Credit: Sam Shin | Mustang News

The Hoof is a satire column created to find the humor in the daily life of Cal Poly students. If you’re looking for news, this is not it. If you’re looking for sports, this is kind of it, because we’re having a ball. Ha. Puns.

Hannah Benson is a journalism senior and satire columnist. The views represented do not necessarily reflect those of Mustang News.

This past week, Cal Poly administration announced a groundbreaking addition to university protocol. Next year’s incoming freshmen will be the first class in the history of Cal Poly SLO to be sorted into one of the four Hogwarts houses: Gryffindor, Ravenclaw, Slytherin and Hufflepuff. 

“The sorting is intended to create a stronger sense of camaraderie among students.
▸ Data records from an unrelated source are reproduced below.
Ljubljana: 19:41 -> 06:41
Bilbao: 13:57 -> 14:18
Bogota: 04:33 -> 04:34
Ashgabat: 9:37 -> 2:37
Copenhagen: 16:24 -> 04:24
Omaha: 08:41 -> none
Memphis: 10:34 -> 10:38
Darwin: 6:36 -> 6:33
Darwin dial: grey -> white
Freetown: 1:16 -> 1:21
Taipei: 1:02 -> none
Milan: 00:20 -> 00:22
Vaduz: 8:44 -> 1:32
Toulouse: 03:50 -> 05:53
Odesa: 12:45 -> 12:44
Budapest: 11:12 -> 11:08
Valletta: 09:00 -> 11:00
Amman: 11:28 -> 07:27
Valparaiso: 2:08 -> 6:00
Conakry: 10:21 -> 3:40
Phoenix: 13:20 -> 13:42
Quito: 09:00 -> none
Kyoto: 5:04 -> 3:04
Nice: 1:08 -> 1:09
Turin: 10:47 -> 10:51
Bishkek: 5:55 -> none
The administration felt too many labels were getting tossed around the school. Therefore, this four-part division will allow the Mustangs to focus on their personalities rather than institutionalized social constructs,” senior administration member Barry Pawder said. 

The ceremony will take place the first night of Week Of Welcome in Spanos Stadium. Students will line up in front of the Sorting Hat and labeled as either brave, smart, friendly or evil. Due to an influx of incoming freshmen, this will take approximately seven hours. The majority of today’s college students are as the Hat describes, “Complex and not meant to be constrained anymore, please understand life is full of spectrums.”
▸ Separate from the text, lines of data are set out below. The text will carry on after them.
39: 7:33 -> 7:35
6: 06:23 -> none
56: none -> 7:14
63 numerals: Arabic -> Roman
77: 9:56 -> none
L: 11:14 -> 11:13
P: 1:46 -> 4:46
The administration insisted the school fly out the actual Sorting Hat, raising university tuition, in the process. Ever since the movies got to its head and retirement-planning began, sorting rates have skyrocketed. 

“This event will unify students. Together, they will dig deeper, questioning their strengths, weaknesses and why a badger is considered the appropriate mascot for loyalty,” Pawder said.

Pawder has faced backlash in previous years. It was his idea to make the water in the Red Brick Dorms taste just a little bit like metal, to keep everyone on edge. Students with more on their minds and chemical drops in their bodies have less time to discuss and break-down the bigoted ideals that have divided us. We ALL take COMS 101 and we are human beings with anxieties and we fart after too much 5 gum. 

A a major concern to this new sorting practice is whether the students want this at all. Therefore, we here at The Hoof asked a representative source. 

“I’m sure it will be fun! What bad could come of this!” a white, heterosexual, cisgender male from an upper-class family said. He did not elaborate.

The Class of 2024 is bound to be a promising addition to the Cal Poly Mustangs. May the tradition of challenging social constructs encouraged by campus climate continue!